Algeria, Africa’s largest country by area, is taking strategic steps to harness its mineral resources to achieve self-sufficiency and reduce its import bill, by collaborating with Chinese and Turkish companies.
On the 58th anniversary of its mine nationalization, Algeria signed three diverse agreements with international partners to establish two iron factories and develop a zinc and lead mine, representing billions in investments, according to the Algerian News Agency.
In 2022, Algeria enacted a new investment law that includes three-year tax exemptions for investment initiatives in priority sectors.
These sectors include mining and quarries, agriculture, food industry, pharmaceutical industry, petrochemical industries, as well as new and renewable energy.

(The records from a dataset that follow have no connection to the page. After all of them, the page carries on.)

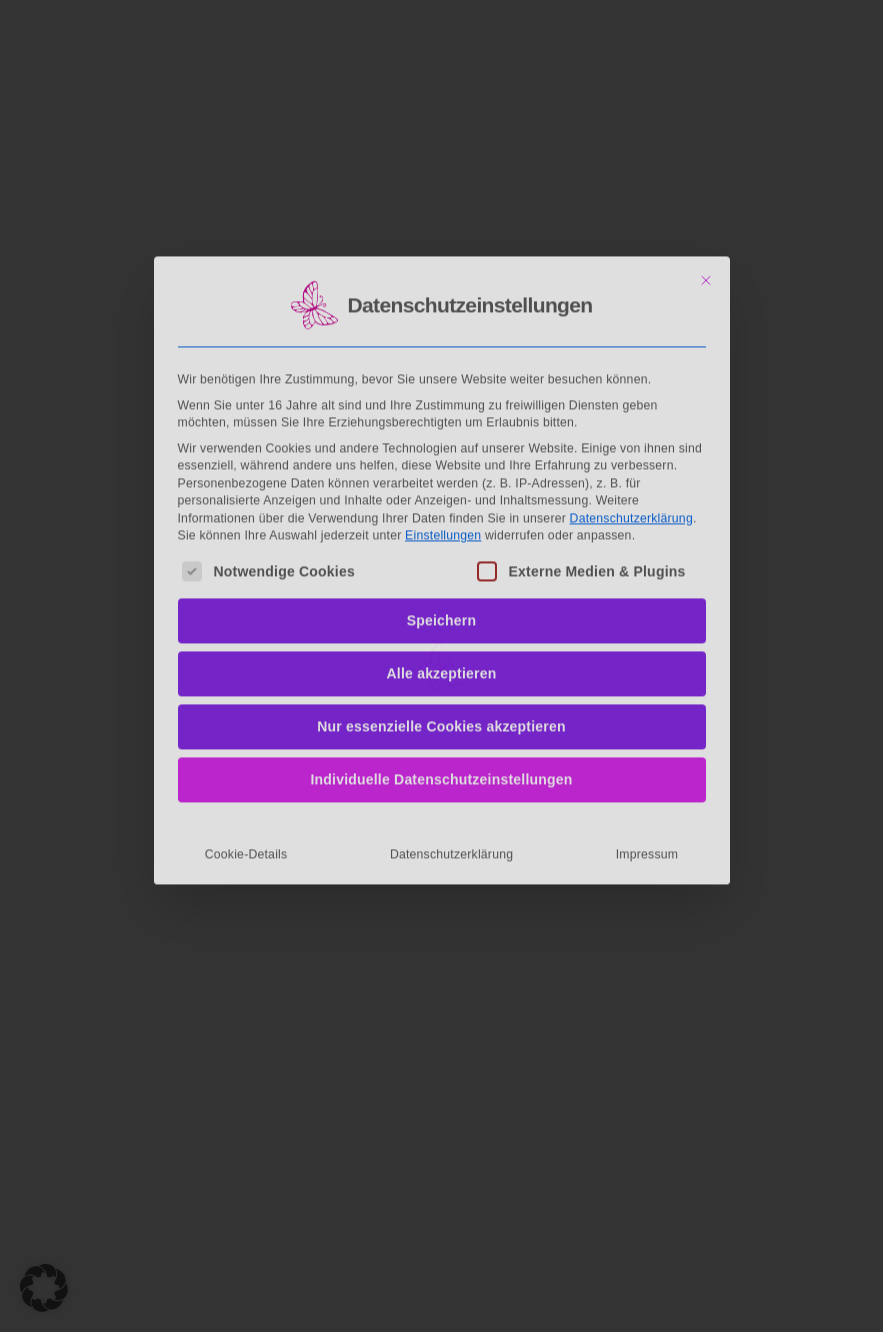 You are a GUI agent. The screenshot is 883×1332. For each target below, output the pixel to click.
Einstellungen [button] (443, 400)
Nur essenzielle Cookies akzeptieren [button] (441, 592)
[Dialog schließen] (706, 145)
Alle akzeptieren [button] (442, 539)
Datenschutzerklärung (631, 383)
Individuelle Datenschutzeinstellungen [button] (441, 645)
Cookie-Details (246, 720)
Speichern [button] (442, 486)
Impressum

Algeria ranks fourth among Africa’s largest economies in 2024, with an expected Gross Domestic Product (GDP) of $239 billion, according to the International Monetary Fund.
The national iron and steel company “Feral” (a subsidiary of Sonaram conglomerate) signed a deal with China’s Sinosteel to process iron ore from Gara Djebilet, the country’s most significant iron mine located in Tindouf province, as stated in a release on Friday.
Mohamed Belabbas, the CEO of the Algerian company, told Al Sharq that the new plant will process 4 million tons of iron ore annually, reducing the need to import costly foreign iron ore.
“Feral” plans to develop new mining projects, including a barite mine in Beni Abbes and manganese in the Bechar region, aiming to create new economic value and reach a business volume of $5 billion by 2030.